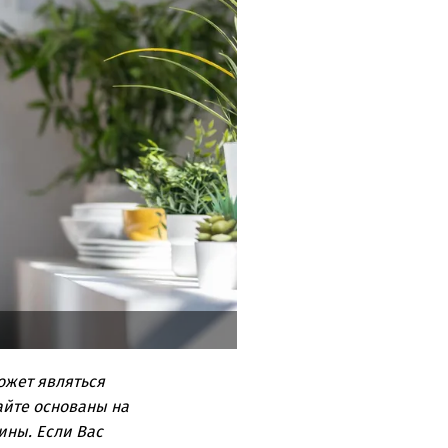
ожет являться
айте основаны на
ины. Если Вас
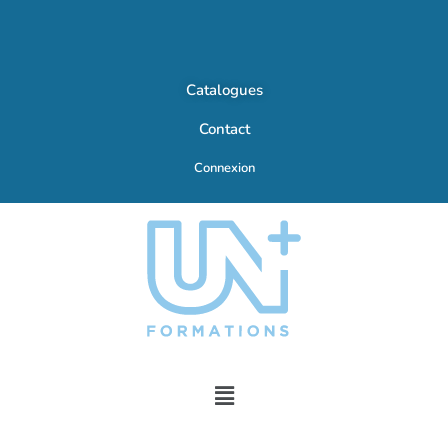
Catalogues
Contact
Connexion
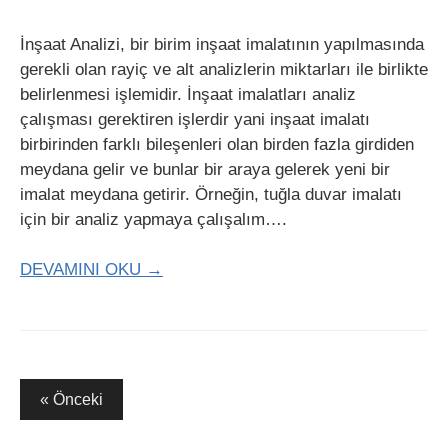
İnşaat Analizi, bir birim inşaat imalatının yapılmasında
gerekli olan rayiç ve alt analizlerin miktarları ile birlikte
belirlenmesi işlemidir. İnşaat imalatları analiz
çalışması gerektiren işlerdir yani inşaat imalatı
birbirinden farklı bileşenleri olan birden fazla girdiden
meydana gelir ve bunlar bir araya gelerek yeni bir
imalat meydana getirir. Örneğin, tuğla duvar imalatı
için bir analiz yapmaya çalışalım….
DEVAMINI OKU →
Yazı
« Önceki
gezinmesi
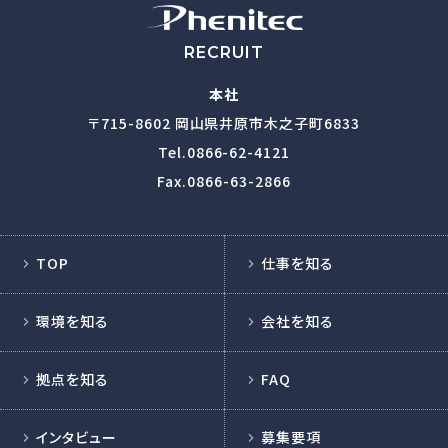
RECRUIT
本社
〒715-8602
岡山県井原市木之子町6833
Tel.
0866-62-4121
Fax.0866-63-2866
TOP
仕事を知る
環境を知る
会社を知る
拠点を知る
FAQ
インタビュー
募集要項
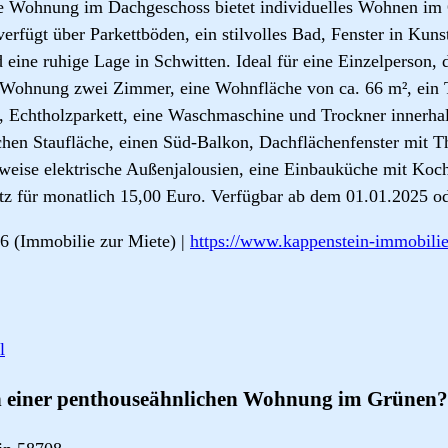
e Wohnung im Dachgeschoss bietet individuelles Wohnen im 
erfügt über Parkettböden, ein stilvolles Bad, Fenster in Kuns
eine ruhige Lage in Schwitten. Ideal für eine Einzelperson, d
e Wohnung zwei Zimmer, eine Wohnfläche von ca. 66 m², ein 
Echtholzparkett, eine Waschmaschine und Trockner innerha
chen Staufläche, einen Süd-Balkon, Dachflächenfenster mit T
ilweise elektrische Außenjalousien, eine Einbauküche mit Koc
tz für monatlich 15,00 Euro. Verfügbar ab dem 01.01.2025 ode
6 (Immobilie zur Miete) |
https://www.kappenstein-immobili
l
 einer penthouseähnlichen Wohnung im Grünen?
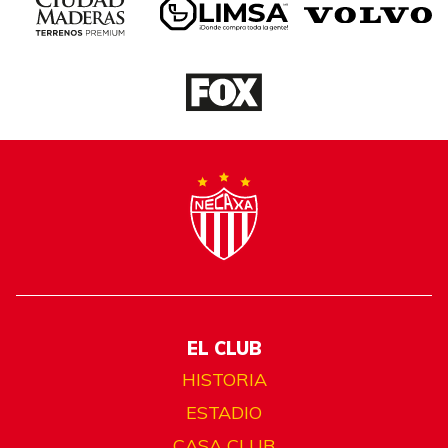
EL CLUB
HISTORIA
ESTADIO
CASA CLUB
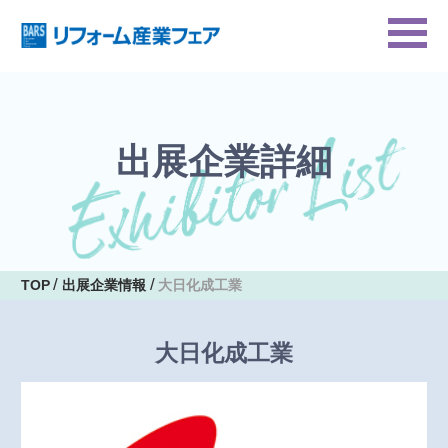
出展企業詳細
TOP
出展企業情報
大日化成工業
大日化成工業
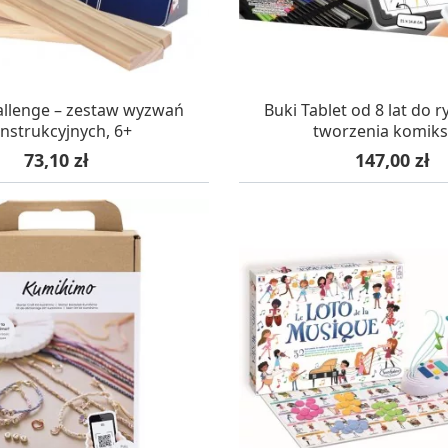
AZYNIE, DOSTAWA 24H
W MAGAZYNIE, DOSTA
allenge – zestaw wyzwań
Buki Tablet od 8 lat do r
nstrukcyjnych, 6+
tworzenia komik
Cena
Cena
73,10 zł
147,00 zł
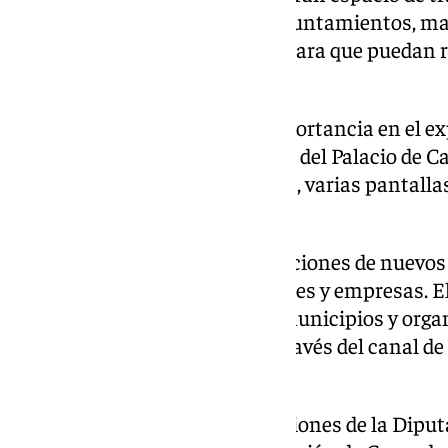
que estarán a disposición de ayuntamientos, 
empresariales e instituciones para que puedan r
promocional y comercial.
La imagen tendrá una gran importancia en el ex
con fotografías de gran formato del Palacio de Ca
Tropical y La Alpujarra. A su vez, varias pantall
promocionales de la provincia.
Granada volverá a llevar exposiciones de nuevos
ayuntamientos, entidades locales y empresas. El
viernes, 39 presentaciones de municipios y orga
serán difundidas en directo a través del canal d
(Turgranada).
Además, habrá otras presentaciones de la Diput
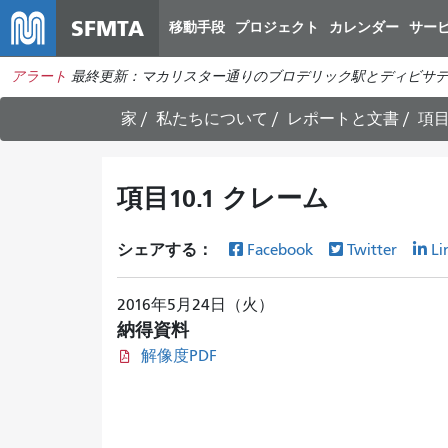
SFMTA
移動手段
プロジェクト
カレンダー
サー
アラート
最終更新：マカリスター通りのブロデリック駅とディビサデ
家
私たちについて
レポートと文書
項目
項目10.1 クレーム
シェアする：
Facebook
Twitter
Li
2016年5月24日（火）
納得資料
解像度PDF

• _To do_: Show every line of the listing in which the string "Wohnung" can be found.

• _Output of the task_:
e Wohnung im Dachgeschoss bietet individuelles Wohnen im 
e Wohnung zwei Zimmer, eine Wohnfläche von ca. 66 m², ein 
 einer penthouseähnlichen Wohnung im Grünen?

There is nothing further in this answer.